The goal is to describe QM without time and the measurement problem. What means the description of reality without phenomena.

Reality without phenomena is "the unknown universe" of the absolute time and absolute space of Isaac Newton. And that in contrast of the commen time and commen space: the "empiric world" of Albert Einstein. Whithout phenomena no curved spacetime.

A universe without phenomena consist of flat fields. So everywhere, there is een flat scarlar field and there is a flat vector field and they don't interchange: the abstract world of the MUH (mathematical universe hypothesis). Theoretical physicist manage applied mathematics to describe the relations between the phenomena, so the team have to make up there mind. Will they remain theoretical physicist or will they become philosophers/mathematicians?

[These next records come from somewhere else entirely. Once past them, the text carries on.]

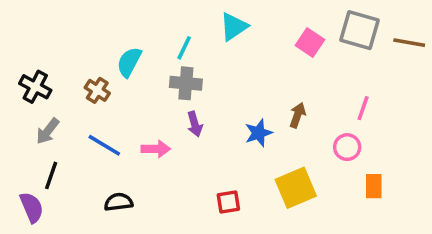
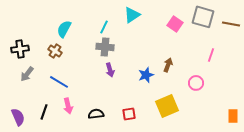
cyan semicircle: (129, 62) -> (64, 29), moved
black cross: (35, 87) -> (20, 49), turned -36
pink line: (363, 108) -> (211, 55), moved
pink arrow: (156, 149) -> (68, 106), moved, turned 77
black line: (51, 175) -> (44, 112), moved
orange rectangle: (374, 186) -> (233, 116), moved
black semicircle: (119, 202) -> (96, 114), moved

Suppose they make the right decision...

They will soon realize that science = phenomena. Even ontology is for the most part a description of the relations between - classification of - phenomena. Despite this they have to describe static space (flat fields) and have to orientate themselves in this ERH (external reality hypothesis).

Suppose the group succeed. They describe the elements of the set (space), recognize the topological attribute, discover the mechanism that take charge of the separation of one field (the infinity set) into a vectorfield and a scarlar field, realize themselves that the universe is “analog” but interchanges “digital” and... (we are now near page 12 of the PPP) they want to keep on with fulfilling the dreams of a “lousy” physicist: stumbling within common space and common time. That’s funny.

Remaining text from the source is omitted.